A program stored in many text files,  being fetched across the network
or from file systems would have massive over-head. On another hand,
as a programming language this sounds radically _unstructured_, with
web links taking the role of "go to" statements in creating tangled code.
It could get more confused than Hypercard at its worst.

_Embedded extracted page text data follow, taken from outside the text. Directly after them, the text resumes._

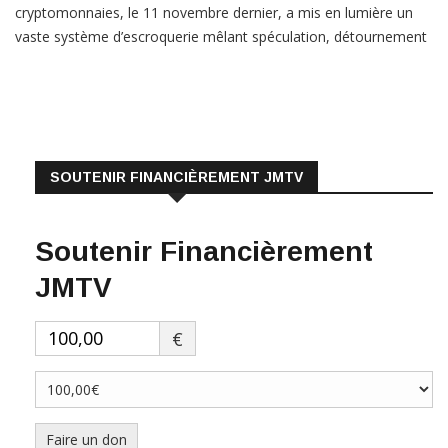
cryptomonnaies, le 11 novembre dernier, a mis en lumière un
vaste système d’escroquerie mêlant spéculation, détournement
de fonds et trafic d’influence, qui implique notamment le Parti
démocrate américain. Mais elle est surtout
LIRE PLUS
SOUTENIR FINANCIÈREMENT JMTV
Soutenir Financièrement
JMTV
€
Faire un don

If you want a distributed computing system implemented over the web,
there's no need to make it a varient of HTML. Just define a new
MIME type, designed to do what you want cleanly, and fetch it with
HTTP. (Of course, there is Java.)  

If you don't like Java, you can define a different language and
virtual environment... but I don't see any great merit in the form
of HTML as a basis for a general-purpose programming language.